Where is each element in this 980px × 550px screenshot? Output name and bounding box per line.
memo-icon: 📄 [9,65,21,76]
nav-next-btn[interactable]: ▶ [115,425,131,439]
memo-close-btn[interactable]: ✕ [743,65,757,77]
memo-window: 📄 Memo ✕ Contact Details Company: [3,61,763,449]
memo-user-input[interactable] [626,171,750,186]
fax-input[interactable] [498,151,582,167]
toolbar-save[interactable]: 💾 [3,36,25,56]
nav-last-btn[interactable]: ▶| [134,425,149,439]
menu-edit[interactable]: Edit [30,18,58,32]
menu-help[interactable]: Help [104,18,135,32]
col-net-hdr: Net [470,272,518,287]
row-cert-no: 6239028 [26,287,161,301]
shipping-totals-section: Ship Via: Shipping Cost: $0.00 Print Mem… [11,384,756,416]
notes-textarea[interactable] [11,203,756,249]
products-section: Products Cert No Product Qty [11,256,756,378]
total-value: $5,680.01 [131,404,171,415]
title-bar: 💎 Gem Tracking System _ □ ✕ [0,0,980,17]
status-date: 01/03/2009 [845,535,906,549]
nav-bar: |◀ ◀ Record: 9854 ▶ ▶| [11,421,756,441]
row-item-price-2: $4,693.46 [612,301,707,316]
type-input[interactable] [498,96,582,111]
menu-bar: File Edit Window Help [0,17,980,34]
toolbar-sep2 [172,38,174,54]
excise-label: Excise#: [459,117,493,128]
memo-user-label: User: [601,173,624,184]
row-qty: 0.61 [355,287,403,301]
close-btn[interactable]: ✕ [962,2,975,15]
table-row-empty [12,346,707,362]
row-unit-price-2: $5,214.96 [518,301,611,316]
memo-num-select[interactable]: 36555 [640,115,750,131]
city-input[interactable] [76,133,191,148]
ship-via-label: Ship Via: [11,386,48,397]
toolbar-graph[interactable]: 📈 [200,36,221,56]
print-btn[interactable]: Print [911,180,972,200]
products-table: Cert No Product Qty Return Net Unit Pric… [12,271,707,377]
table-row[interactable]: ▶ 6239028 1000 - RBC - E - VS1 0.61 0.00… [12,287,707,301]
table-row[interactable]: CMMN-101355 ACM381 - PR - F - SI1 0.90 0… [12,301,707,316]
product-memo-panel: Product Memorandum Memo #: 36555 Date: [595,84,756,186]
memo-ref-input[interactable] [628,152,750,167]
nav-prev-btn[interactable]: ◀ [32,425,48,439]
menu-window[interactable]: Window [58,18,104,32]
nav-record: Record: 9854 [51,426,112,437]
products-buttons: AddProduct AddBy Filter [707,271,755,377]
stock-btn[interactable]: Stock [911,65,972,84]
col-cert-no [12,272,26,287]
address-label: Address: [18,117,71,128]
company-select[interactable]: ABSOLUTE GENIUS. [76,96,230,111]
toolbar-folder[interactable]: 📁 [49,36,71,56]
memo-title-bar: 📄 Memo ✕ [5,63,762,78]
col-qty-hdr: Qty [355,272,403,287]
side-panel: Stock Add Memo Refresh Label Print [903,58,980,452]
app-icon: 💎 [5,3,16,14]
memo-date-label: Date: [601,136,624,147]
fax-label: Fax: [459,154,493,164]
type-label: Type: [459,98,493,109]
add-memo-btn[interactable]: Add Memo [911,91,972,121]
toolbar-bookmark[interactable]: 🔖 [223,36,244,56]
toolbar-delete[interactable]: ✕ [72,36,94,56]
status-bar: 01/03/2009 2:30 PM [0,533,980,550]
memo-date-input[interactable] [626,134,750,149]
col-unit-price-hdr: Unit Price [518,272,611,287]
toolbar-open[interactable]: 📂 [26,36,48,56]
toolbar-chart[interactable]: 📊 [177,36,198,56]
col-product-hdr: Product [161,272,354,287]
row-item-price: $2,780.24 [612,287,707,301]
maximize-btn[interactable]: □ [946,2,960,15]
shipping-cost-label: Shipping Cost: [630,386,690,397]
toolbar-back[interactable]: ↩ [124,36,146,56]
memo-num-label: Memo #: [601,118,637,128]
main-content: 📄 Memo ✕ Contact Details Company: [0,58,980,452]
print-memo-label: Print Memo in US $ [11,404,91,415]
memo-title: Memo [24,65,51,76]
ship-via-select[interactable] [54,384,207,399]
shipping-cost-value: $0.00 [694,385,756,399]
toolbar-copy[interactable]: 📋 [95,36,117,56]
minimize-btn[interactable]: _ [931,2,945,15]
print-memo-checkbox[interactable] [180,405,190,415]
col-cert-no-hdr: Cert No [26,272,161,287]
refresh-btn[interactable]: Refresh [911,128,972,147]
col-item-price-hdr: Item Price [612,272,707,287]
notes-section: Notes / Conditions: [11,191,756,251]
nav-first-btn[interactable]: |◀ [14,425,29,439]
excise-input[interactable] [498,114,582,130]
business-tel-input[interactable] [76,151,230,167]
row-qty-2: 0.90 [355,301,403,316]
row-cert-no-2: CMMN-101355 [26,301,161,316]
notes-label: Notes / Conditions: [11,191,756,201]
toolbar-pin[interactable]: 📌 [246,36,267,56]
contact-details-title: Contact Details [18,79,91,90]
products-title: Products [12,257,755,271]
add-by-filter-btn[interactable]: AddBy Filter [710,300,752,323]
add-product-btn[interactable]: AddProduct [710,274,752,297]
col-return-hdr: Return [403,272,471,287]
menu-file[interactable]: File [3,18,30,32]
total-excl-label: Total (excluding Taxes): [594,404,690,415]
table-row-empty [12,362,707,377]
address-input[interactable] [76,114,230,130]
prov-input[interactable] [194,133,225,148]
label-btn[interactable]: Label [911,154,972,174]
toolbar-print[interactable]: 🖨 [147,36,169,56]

───

When a line in the listing includes the word "type", report that line in full.

• _Expected output_:
type-input[interactable] [498,96,582,111]
type-label: Type: [459,98,493,109]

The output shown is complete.